第169章托着腮
说完,那庙祝很知趣地走了,安盈则坐到他方才的位置,她似乎不着急也他打招呼,而是低下头,很认真地看着棋局,看着那满盘的黑子白子,还有这场渐到穷途的死局。
白衣公子则缓缓抬头,托着腮,静静地看着面前的女孩,不知为何,他突然想起自己第一次见到她时的情景,那个时候,连月事都不明白的小丫头,玩着自以为是的把戏,亦步亦趋地跟在他身后,那么矮,那么丑,那么脏。
转眼,她已经那么大了,出落得光彩照人,却也渐渐远去,远得连他都看不透。
“安盈。”
百里无伤终于开口,“你瘦了。”
安盈则在此时拿起自己手边的棋盒,拈出一颗棋子,闻言,她抬起头,歪了歪,很认真地审视了面前的人一番,而后哂然道:“你不知道最近天一门很穷吗?怎么还那么爱穿白衣服,还是文绣坊的锦缎做的。奢侈。造孽。”
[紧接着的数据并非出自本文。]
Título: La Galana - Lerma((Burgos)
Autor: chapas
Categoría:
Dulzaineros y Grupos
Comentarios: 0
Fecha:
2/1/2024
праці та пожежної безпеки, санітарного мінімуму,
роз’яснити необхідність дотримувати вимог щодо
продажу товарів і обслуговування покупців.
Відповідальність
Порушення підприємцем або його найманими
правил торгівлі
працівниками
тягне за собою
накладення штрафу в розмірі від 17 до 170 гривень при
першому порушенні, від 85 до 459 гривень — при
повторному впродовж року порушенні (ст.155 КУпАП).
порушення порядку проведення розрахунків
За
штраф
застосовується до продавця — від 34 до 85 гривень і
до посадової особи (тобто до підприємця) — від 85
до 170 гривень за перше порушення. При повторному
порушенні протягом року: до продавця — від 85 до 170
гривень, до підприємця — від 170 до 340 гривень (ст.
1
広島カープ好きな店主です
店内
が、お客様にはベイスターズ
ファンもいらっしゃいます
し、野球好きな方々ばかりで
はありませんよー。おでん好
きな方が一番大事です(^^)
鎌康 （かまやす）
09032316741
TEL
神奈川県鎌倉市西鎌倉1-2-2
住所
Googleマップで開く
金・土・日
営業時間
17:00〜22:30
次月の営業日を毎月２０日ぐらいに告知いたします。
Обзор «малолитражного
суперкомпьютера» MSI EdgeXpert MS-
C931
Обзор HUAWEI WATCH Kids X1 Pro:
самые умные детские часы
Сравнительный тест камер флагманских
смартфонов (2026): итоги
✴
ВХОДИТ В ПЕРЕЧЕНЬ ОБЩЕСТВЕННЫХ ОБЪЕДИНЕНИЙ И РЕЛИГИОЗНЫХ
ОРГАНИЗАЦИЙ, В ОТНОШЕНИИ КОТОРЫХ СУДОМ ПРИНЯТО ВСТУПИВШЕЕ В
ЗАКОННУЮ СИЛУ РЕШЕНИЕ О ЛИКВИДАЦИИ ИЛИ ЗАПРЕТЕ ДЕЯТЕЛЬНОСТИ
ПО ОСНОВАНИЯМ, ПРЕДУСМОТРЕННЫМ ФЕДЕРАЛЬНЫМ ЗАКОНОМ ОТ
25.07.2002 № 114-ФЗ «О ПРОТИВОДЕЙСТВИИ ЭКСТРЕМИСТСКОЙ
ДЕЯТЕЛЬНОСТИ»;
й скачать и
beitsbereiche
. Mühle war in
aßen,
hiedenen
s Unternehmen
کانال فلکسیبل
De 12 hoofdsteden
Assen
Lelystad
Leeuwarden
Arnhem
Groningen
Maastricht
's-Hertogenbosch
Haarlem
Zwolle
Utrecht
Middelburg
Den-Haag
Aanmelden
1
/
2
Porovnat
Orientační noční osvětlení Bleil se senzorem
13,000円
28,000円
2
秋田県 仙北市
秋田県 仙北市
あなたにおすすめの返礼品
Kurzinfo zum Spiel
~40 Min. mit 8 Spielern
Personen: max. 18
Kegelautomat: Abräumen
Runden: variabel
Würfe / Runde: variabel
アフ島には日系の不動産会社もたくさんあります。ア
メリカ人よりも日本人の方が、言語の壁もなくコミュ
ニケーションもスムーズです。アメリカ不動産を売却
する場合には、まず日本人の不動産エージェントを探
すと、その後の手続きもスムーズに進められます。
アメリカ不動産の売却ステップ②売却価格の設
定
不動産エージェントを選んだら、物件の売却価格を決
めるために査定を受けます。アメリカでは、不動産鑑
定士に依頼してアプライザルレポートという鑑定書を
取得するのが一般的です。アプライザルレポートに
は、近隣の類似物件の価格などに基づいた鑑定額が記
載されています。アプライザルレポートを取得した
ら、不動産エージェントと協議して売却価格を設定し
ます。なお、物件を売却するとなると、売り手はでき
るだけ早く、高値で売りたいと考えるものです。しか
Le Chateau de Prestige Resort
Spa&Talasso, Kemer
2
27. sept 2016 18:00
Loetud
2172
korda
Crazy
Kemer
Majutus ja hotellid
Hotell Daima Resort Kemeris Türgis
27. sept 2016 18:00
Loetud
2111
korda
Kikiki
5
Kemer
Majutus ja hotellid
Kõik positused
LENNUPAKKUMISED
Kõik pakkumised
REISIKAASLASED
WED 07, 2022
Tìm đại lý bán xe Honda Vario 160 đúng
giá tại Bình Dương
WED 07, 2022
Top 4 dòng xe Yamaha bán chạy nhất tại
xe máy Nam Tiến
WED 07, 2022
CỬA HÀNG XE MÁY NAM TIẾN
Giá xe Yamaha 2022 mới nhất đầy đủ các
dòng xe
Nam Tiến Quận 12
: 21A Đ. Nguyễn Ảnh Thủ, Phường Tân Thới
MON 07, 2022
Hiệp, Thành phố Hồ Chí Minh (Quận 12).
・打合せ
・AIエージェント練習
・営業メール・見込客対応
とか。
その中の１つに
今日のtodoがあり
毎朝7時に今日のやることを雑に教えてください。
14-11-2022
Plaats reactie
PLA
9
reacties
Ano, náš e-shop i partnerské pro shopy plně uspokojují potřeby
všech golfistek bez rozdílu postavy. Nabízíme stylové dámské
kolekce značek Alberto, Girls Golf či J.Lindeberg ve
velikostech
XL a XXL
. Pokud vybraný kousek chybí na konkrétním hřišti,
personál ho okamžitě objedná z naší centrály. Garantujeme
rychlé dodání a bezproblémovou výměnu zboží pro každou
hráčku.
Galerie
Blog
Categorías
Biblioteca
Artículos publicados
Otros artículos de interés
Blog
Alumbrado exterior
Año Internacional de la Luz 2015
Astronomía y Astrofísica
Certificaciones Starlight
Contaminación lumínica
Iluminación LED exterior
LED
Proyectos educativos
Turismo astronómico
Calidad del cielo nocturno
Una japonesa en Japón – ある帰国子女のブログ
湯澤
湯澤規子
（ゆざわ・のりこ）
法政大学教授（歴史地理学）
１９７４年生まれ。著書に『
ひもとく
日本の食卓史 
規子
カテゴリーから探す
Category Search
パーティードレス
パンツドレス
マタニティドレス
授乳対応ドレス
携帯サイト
百里无伤一袭修身白色长衫,长发挽成发髻,用木簪固定,发尾随意地散与两肩,容白眸艳,美则美已,可一想到他从不把白衣服穿###第二遍,这一套装束的花费着实不菲,安盈就忍不住想聒噪。
百里无伤愣了愣,随即笑了起来,“不错,会管家了。”
“你以为在你离开的时候,我还固步自封,什么都没变吗?”安盈没有笑,只是盯着他的眼睛,轻轻地说了一句。
百里无伤脸上的笑容敛了回去。
自从他回来后,他们其实一直没有机会深谈,太多事情交杂在一起,而无论是安盈,还是他,都不约而同地选择了回避。
不是不想谈,是很多事情,即便不说,他们都是懂得的。
可即便懂得,说出来与不说出来,其实也有区别的,便好像,伤疤固然一直在,揭开时,却也是会痛的。
甚至痛得比最初受伤时,还要剧烈。
“如果我不想让你插手进来,你一定不会答应吧。”他见她落了一字,也拈起了白字,回了一枚,明知落下去,死局依旧是死局,可是,因为她执意,他总得陪着她下到底。
“嗯。不会。”她郑重其事地回答。
“如果我现在执意要带你走呢?”百里无伤又道,语调轻松,如常,“你会不会用余生来恨我?”
“也不会。”她淡淡回答,“我永远不会恨你。”
“为什么?”他与她一子接一子落着,一句错一句搭着。
“因为——”她抬头,微笑,“你是百里无伤。”
在听完这句话时,百里无伤听到自己心中深深的叹息,沉沦至底。
这样一句再平常不过的话,便已经封住了他所有的计划,他是想强行将她带走,挣扎着,不顾一切地,将她从这个可以预见的漩涡里带走,可是,她又那么明白他,知道他也只能想一想,终归是做不出这种事情。
不忍强迫她。
百里无伤,也从来不屑去强迫任何一个人,即便那个人是安盈。
“你输了。”心烦意乱,他懒得与她纠缠,一子封住了她所有的退路,局定,他长身玉立,白色的衣袂翩然在她的面前。
质地甚好的锦缎,白得炫眼。
“无伤……”她仰起脸,唤出的两个字,莫名地哽咽了一下。
眼睛似蒙上了雾气,不由自主的凄婉,与刚才那个冷静的,强硬的,自持的女子,重合却又分离。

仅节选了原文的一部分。